Conseillée par sa futilité, son désir d’être admirée dans les rues et sous les arceaux où l’on prend du chocolat, et guidée par son étourderie de fauvette, elle se laissa installer à Bayonne dans un logement plutôt sommaire. Elle ne revenait que rarement à sa ferme.

IV

L’existence continuait la même à Garralda. L’honneur, la sobriété, l’obéissance à la loi paternelle fondue avec celle de Dieu, y présidaient. Mais bien que Manech ne s’en rendît pas tout à fait compte, ce qui entretenait sa mélancolie, c’était l’arrachement, de ces champs de blé voisins, du beau pavot sombre qu’était Yuana. Ce n’était point qu’il la recherchât, mais il ne l’y retrouvait plus, et la nuance est aussi délicate que possible. Elle revenait dans ses rêves, quoiqu’il fît tout pour bannir le gracieux fantôme.

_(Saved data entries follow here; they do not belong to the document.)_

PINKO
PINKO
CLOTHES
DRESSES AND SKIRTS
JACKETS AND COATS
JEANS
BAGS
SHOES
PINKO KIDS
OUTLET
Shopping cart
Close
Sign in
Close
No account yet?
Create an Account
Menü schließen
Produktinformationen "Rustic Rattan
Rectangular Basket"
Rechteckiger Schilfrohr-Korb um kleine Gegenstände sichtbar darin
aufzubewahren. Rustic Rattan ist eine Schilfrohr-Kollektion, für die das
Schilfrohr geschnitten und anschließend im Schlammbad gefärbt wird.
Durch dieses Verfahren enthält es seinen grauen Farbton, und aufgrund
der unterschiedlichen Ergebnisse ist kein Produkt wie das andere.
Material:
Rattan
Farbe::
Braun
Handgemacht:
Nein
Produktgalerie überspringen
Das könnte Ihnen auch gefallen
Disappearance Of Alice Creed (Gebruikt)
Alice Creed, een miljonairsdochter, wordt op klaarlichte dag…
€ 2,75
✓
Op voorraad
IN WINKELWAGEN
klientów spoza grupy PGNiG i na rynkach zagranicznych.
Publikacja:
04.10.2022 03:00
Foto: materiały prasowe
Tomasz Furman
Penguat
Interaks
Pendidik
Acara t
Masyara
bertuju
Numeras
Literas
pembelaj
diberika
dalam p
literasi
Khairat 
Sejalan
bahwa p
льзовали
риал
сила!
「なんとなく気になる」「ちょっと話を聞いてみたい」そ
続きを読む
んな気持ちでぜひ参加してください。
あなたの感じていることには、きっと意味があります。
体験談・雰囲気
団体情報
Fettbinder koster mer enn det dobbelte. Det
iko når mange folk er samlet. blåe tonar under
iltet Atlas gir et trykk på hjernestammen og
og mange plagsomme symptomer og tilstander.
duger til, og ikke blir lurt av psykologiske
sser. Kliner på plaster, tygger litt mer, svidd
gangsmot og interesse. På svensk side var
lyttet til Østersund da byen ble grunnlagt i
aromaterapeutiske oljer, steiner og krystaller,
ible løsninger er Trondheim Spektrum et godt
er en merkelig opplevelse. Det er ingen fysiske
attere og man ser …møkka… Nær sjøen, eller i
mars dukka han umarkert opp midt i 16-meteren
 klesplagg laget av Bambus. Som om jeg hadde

Sans doute avait-il parlé de son mal au jeune abbé qui le dirigeait et qui avait comme lui la candeur des lis paysans. On les voyait ensemble jouer à la balle ou se promener, sûrs l’un de l’autre, laissant ainsi que des flocons de neige les paroles tomber doucement de leur cœur. Ils se recueillaient sur les collines, au pied des croix des rogations que le printemps recouvre de buis et de soucis, vers lesquelles tout un peuple se dirige au pas de course en répondant aux litanies. Tous deux aimaient ces hauteurs choisies d’où les prêtres bénissent la rose des vents dans la fraîcheur de l’aube. Ils s’arrêtaient auprès des sources vives qu’ils mêlaient à leurs élévations, et tout se faisait prière pour ces âmes contemplatives, et jusqu’à la pelote même qui s’envolait vers le but couleur de brique, telle qu’une petite planète tout encerclée d’azur.


Parfois, devant des fermes semblables à Garralda, ils saluaient quelque Vierge de bois, ils nommaient un missionnaire qui en était parti ou un Américain de retour. La même simplicité régnait dans ces demeures basques. On eût en vain recherché des mystères sous ces toits. Là, croissaient de hautes vertus et, s’il y avait des pécheurs, ils se faisaient repentants et humbles, en redescendant les gazons trop glissants où l’on croyait entendre les clarines elles-mêmes prononcer les mots si doux : « Pais mes brebis, pais mes agneaux. »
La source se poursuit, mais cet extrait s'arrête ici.